Reputation: 123
I have a column with following data :
df['Exp'] = ['10+ years', '8 years', '6 years', '7 years', '5 years','1 year', '< 1 year', '4 years', '3 years', '2 years', '9 years']
I need to convert this column to int format.
How can I do it?
Thanks !
Upvotes: 0
Views: 821
Reputation: 11
This should do the trick:
df.Exp.str.extract('(\d{1,})').astype(int)
For clarity the \d
grabs any numeric string and the {1,}
ensures there is at least one.
EDIT: (Sorry didn't read the question right) To convert it you could do:
df['Exp'] = df.Exp.str.extract('(\d{1,})').astype(int)

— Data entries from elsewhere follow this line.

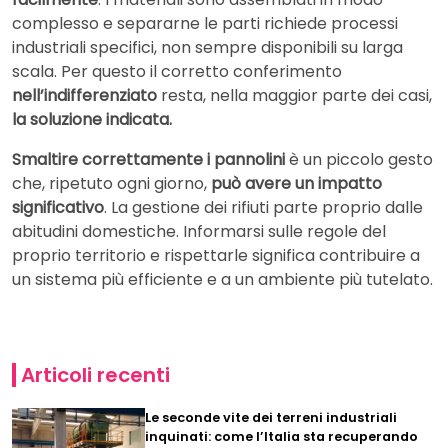
complesso e separarne le parti richiede processi
industriali specifici, non sempre disponibili su larga
scala. Per questo il corretto conferimento
nell’indifferenziato
resta, nella maggior parte dei casi,
la soluzione indicata.
Smaltire correttamente i pannolini
è un piccolo gesto
che, ripetuto ogni giorno,
può avere un impatto
significativo
. La gestione dei rifiuti parte proprio dalle
abitudini domestiche. Informarsi sulle regole del
proprio territorio e rispettarle significa contribuire a
un sistema più efficiente e a un ambiente più tutelato.
Articoli recenti
Le seconde vite dei terreni industriali
inquinati: come l’Italia sta recuperando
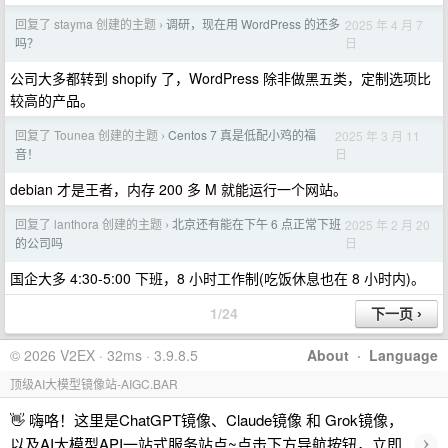
回复了 stayma 创建的主题
调研，现在用 WordPress 的还多
2025 年 4 月 7
›
日
吗？
公司大多都转到 shopify 了，WordPress 除非做黑五类，定制选项比
较高的产品。
回复了 Tounea 创建的主题
Centos 7 真是低配小鸡的福
2025 年 3 月 11
›
日
音！
debian 才是王者，内存 200 多 M 就能运行一个网站。
回复了 lanthora 创建的主题
北京还有能在下午 6 点正常下班
2025 年 2 月 20
›
日
的公司吗
国企大多 4:30-5:00 下班，8 小时工作制(吃饭休息也在 8 小时内)。
1/24
© 2026 V2EX · 32ms · 3.9.8.5
About
·
Language
顶级AI大模型镜像站-AIGC.BAR
👋 嗨咯！这里是ChatGPT镜像、Claude镜像 和 Grok镜像，
›
以及AI大模型API一站式服务站点~点击下方导航按钮，立即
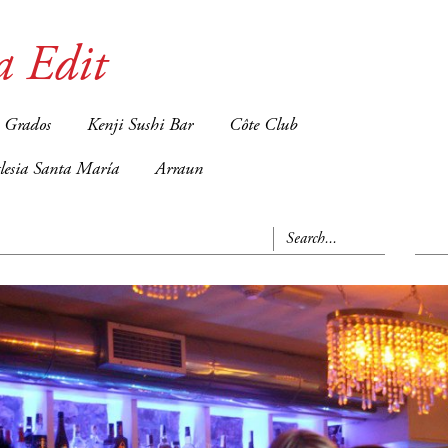
a Edit
 Grados
Kenji Sushi Bar
Côte Club
glesia Santa María
Arraun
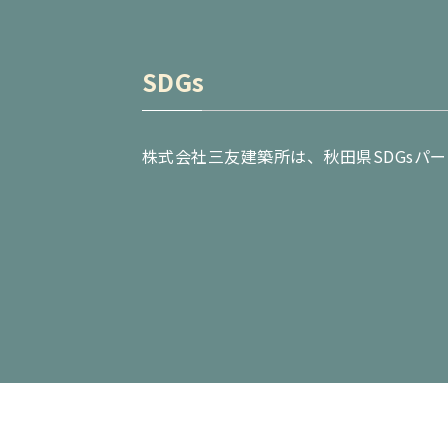
SDGs
株式会社三友建築所は、秋田県SDGsパ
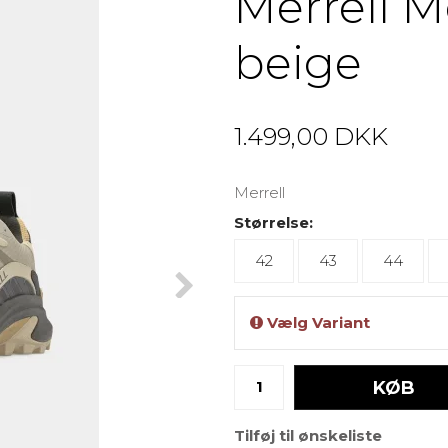
Merrell M
beige
1.499,00 DKK
Merrell
Størrelse:
42
43
44
Vælg Variant
KØB
Tilføj til ønskeliste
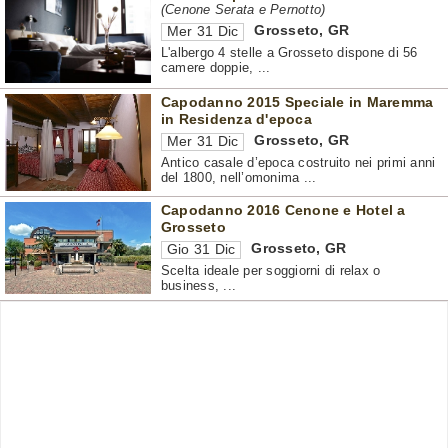
(Cenone Serata e Pernotto)
Grosseto
,
GR
Mer 31 Dic
L'albergo 4 stelle a Grosseto dispone di 56
camere doppie, ...
Capodanno 2015 Speciale in Maremma
in Residenza d'epoca
Grosseto
,
GR
Mer 31 Dic
Antico casale d’epoca costruito nei primi anni
del 1800, nell’omonima ...
Capodanno 2016 Cenone e Hotel a
Grosseto
Grosseto
,
GR
Gio 31 Dic
Scelta ideale per soggiorni di relax o
business, ...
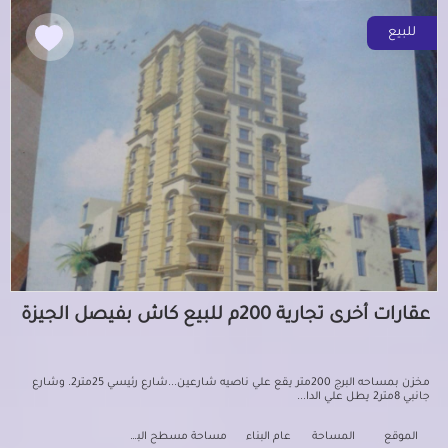
للبيع
عقارات أخرى تجارية 200م للبيع كاش بفيصل الجيزة
مخزن بمساحه البرج 200متر يقع علي ناصيه شارعين...شارع رئيسي 25متر2. وشارع
جانبي 8متر2 يطل علي الدا...
الموقع
المساحة
عام البناء
مساحة مسطح البناء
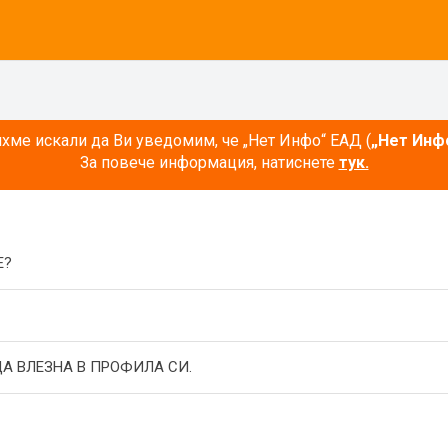
ме искали да Ви уведомим, че „Нет Инфо“ ЕАД (
„Нет Инф
За повече информация, натиснете
тук.
E?
А ВЛЕЗНА В ПРОФИЛА СИ.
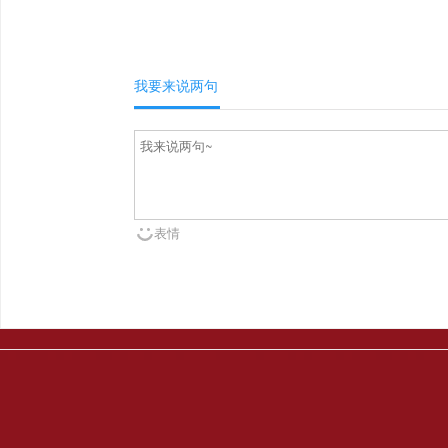
我要来说两句
表情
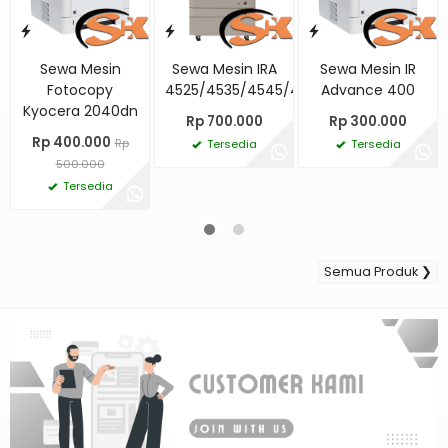
Sewa Mesin
Sewa Mesin IRA
Sewa Mesin IR
Fotocopy
4525/4535/4545/4551
Advance 400
Kyocera 2040dn
Rp 700.000
Rp 300.000
Rp 400.000
Rp
Tersedia
Tersedia
500.000
Tersedia
Semua Produk ❯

Assuming you want empty rows filled with minus one then you could do:
df['Exp'] = df.Exp.str.extract('(\d{1,})').fillna(-1).astype(int)
Upvotes: 1
Reputation: 16172
import pandas as pd
df = pd.DataFrame({'Exp': ['10+ years', '8 years', '6 years', '7 years', '5 years','1 year', '< 1 year', '4 years', '3 years', '2 years', '9 years']})
df['Exp'] = df['Exp'].replace('\D','', regex=True).astype(int)
Output
Exp
0 10
1 8
2 6
3 7
4 5
5 1
6 1
7 4
8 3
9 2
10 9
Upvotes: 1